▶ [Task to carry out] Your answer should hold exactly the lines below from the line with "Alerte météo : vigilance jaune pour" through the line with "megismertem és elfogadom.", both included, and no pictures at all.

▶ [Materials provided]
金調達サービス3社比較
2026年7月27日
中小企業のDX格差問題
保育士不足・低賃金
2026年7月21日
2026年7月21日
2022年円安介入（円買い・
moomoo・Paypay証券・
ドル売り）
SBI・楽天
* * *
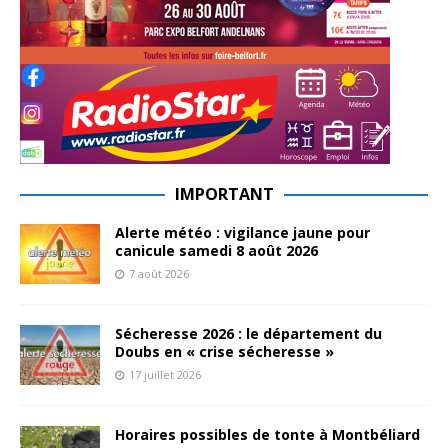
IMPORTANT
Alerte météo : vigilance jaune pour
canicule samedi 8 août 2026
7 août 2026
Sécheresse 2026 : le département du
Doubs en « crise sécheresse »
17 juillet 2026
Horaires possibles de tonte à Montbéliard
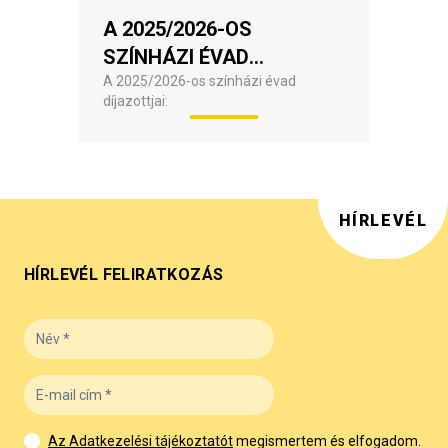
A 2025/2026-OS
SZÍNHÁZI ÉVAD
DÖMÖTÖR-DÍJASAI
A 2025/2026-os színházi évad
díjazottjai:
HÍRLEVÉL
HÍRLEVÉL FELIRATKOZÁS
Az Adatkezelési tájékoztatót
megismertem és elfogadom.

▶ [Final answer]
Alerte météo : vigilance jaune pour
canicule samedi 8 août 2026
7 août 2026
Sécheresse 2026 : le département du
Doubs en « crise sécheresse »
17 juillet 2026
Horaires possibles de tonte à Montbéliard
A 2025/2026-OS
SZÍNHÁZI ÉVAD
DÖMÖTÖR-DÍJASAI
A 2025/2026-os színházi évad
díjazottjai:
HÍRLEVÉL
HÍRLEVÉL FELIRATKOZÁS
Az Adatkezelési tájékoztatót
megismertem és elfogadom.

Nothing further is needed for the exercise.